Politics

Elected mayors face big challenges in major Brazilian cities

Persistent bottlenecks in sanitation, health, and education have been made even more pressing by the coronavirus pandemic

mayors bruno covas
Mayor Bruno Covas of São Paulo: four more years. Photo: R Voltan/Shutterstock

Municipal elections finally came to an end in some of Brazil’s biggest cities this evening, as runoff votes decided who will be sworn in as mayor on January 1. There is an argument, however, that victory in this weekend’s elections is a poison chalice for the new mayors-elect. The Covid-19 pandemic has served to lay Brazil’s social challenges bare, and the incoming municipal leaders will face immense tests over the next four years.

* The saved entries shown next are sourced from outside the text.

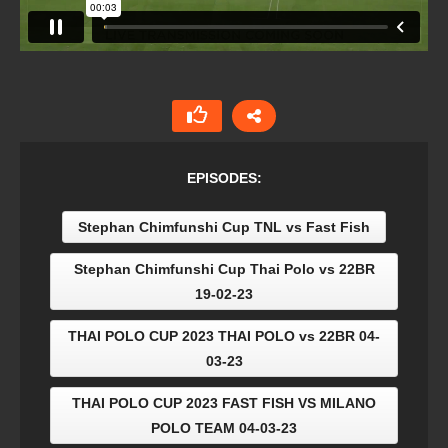
EPISODES:
Stephan Chimfunshi Cup TNL vs Fast Fish
Stephan Chimfunshi Cup Thai Polo vs 22BR
19-02-23
THAI POLO CUP 2023 THAI POLO vs 22BR 04-
03-23
THAI POLO CUP 2023 FAST FISH VS MILANO
POLO TEAM 04-03-23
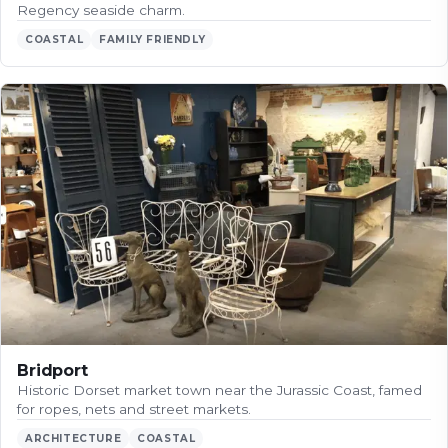
Regency seaside charm.
COASTAL
FAMILY FRIENDLY
Bridport
Historic Dorset market town near the Jurassic Coast, famed
for ropes, nets and street markets.
ARCHITECTURE
COASTAL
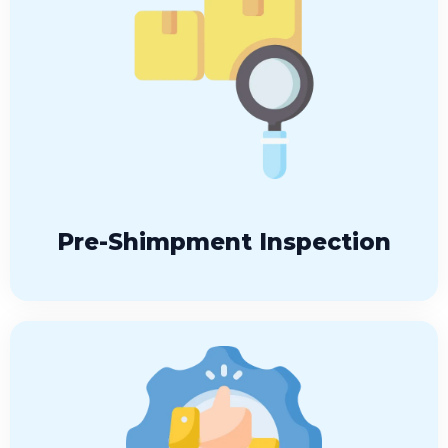
Pre-Shimpment Inspection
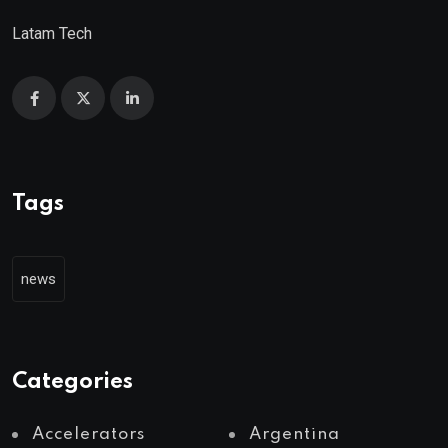
Latam Tech
Tags
news
Categories
Accelerators
Argentina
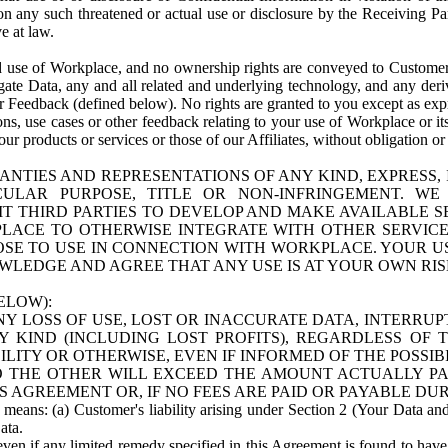
n any such threatened or actual use or disclosure by the Receiving Part
e at law.
use of Workplace, and no ownership rights are conveyed to Customer. Meta
egate Data, any and all related and underlying technology, and any der
 Feedback (defined below). No rights are granted to you except as expr
s, use cases or other feedback relating to your use of Workplace or its
ur products or services or those of our Affiliates, without obligation o
ANTIES AND REPRESENTATIONS OF ANY KIND, EXPRESS,
TICULAR PURPOSE, TITLE OR NON-INFRINGEMENT. 
T THIRD PARTIES TO DEVELOP AND MAKE AVAILABLE 
ACE TO OTHERWISE INTEGRATE WITH OTHER SERVICES 
SE TO USE IN CONNECTION WITH WORKPLACE. YOUR USE
WLEDGE AND AGREE THAT ANY USE IS AT YOUR OWN RIS
ELOW):
NY LOSS OF USE, LOST OR INACCURATE DATA, INTERRUPT
KIND (INCLUDING LOST PROFITS), REGARDLESS OF 
BILITY OR OTHERWISE, EVEN IF INFORMED OF THE POSSI
 TO THE OTHER WILL EXCEED THE AMOUNT ACTUALLY P
S AGREEMENT OR, IF NO FEES ARE PAID OR PAYABLE DUR
 means: (a) Customer's liability arising under Section 2 (Your Data and 
ata.
even if any limited remedy specified in this Agreement is found to have fa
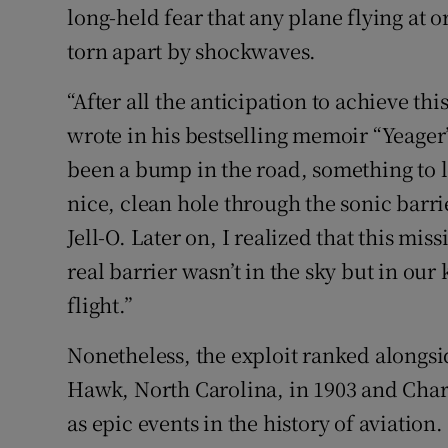
long-held fear that any plane flying at
torn apart by shockwaves.
“After all the anticipation to achieve th
wrote in his bestselling memoir “Yeager
been a bump in the road, something to 
nice, clean hole through the sonic bar
Jell-O. Later on, I realized that this mi
real barrier wasn’t in the sky but in o
flight.”
Nonetheless, the exploit ranked alongside
Hawk, North Carolina, in 1903 and Charle
as epic events in the history of aviation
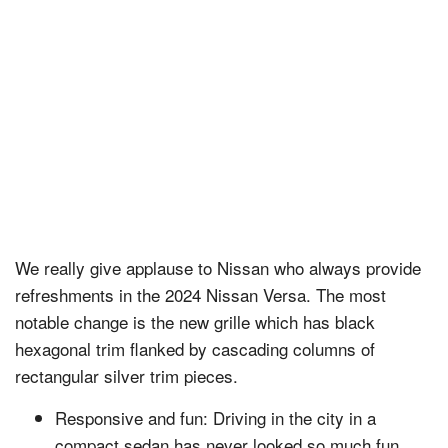
We really give applause to Nissan who always provide
refreshments in the 2024 Nissan Versa. The most
notable change is the new grille which has black
hexagonal trim flanked by cascading columns of
rectangular silver trim pieces.
Responsive and fun: Driving in the city in a
compact sedan has never looked so much fun.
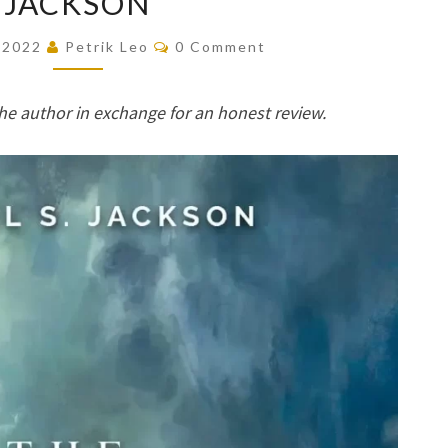
JACKSON
THAT
Comments
, 2022
Petrik Leo
0 Comment
WAS
LOST
he author in exchange for an honest review.
(RINGLANDER,
#0.5)
BY
MICHAEL
S.
JACKSON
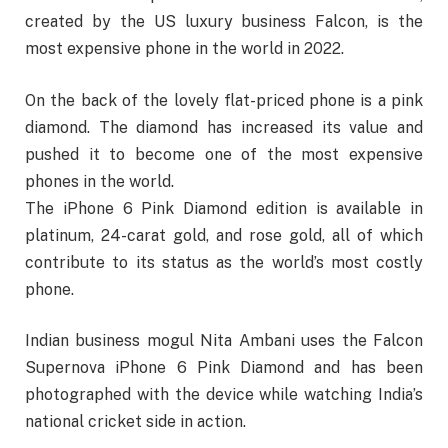
created by the US luxury business Falcon, is the
most expensive phone in the world in 2022.
On the back of the lovely flat-priced phone is a pink
diamond. The diamond has increased its value and
pushed it to become one of the most expensive
phones in the world.
The iPhone 6 Pink Diamond edition is available in
platinum, 24-carat gold, and rose gold, all of which
contribute to its status as the world’s most costly
phone.
Indian business mogul Nita Ambani uses the Falcon
Supernova iPhone 6 Pink Diamond and has been
photographed with the device while watching India’s
national cricket side in action.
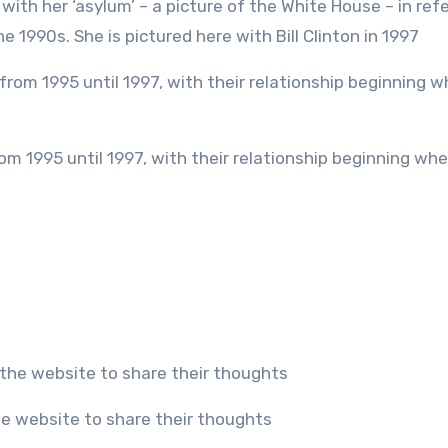
 1990s. She is pictured here with Bill Clinton in 1997
he website to share their thoughts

Despite polls on the campaign home stretch suggesting that we were set for nail-biting vote counts, there were few surprises on Election Day. In São Paulo, incumbent Bruno Covas beat left-wing activist Guilherme Boulos soundly, with 59 percent of valid votes. Mr. Boulos performed best in the city’s poor east and south zones, but lost the state capital by a significant margin — mirroring São Paulo’s results in the 2018 presidential election between Jair Bolsonaro and center-left opponent Fernando Haddad.

In Rio de Janeiro, polls correctly predicted a landslide win for former Mayor Eduardo Paes, who obliterated incumbent Marcelo Crivella and finished almost 30 points ahead.

Recife was meant to be the race to watch, as all major pollsters had João Campos and Marília Arraes tied at 50-50, just days before the vote. In the end, Mr. Campos continued his family’s dominance of local politics and defeated the Workers’ Party’s Ms. Arraes in a 56-44 vote.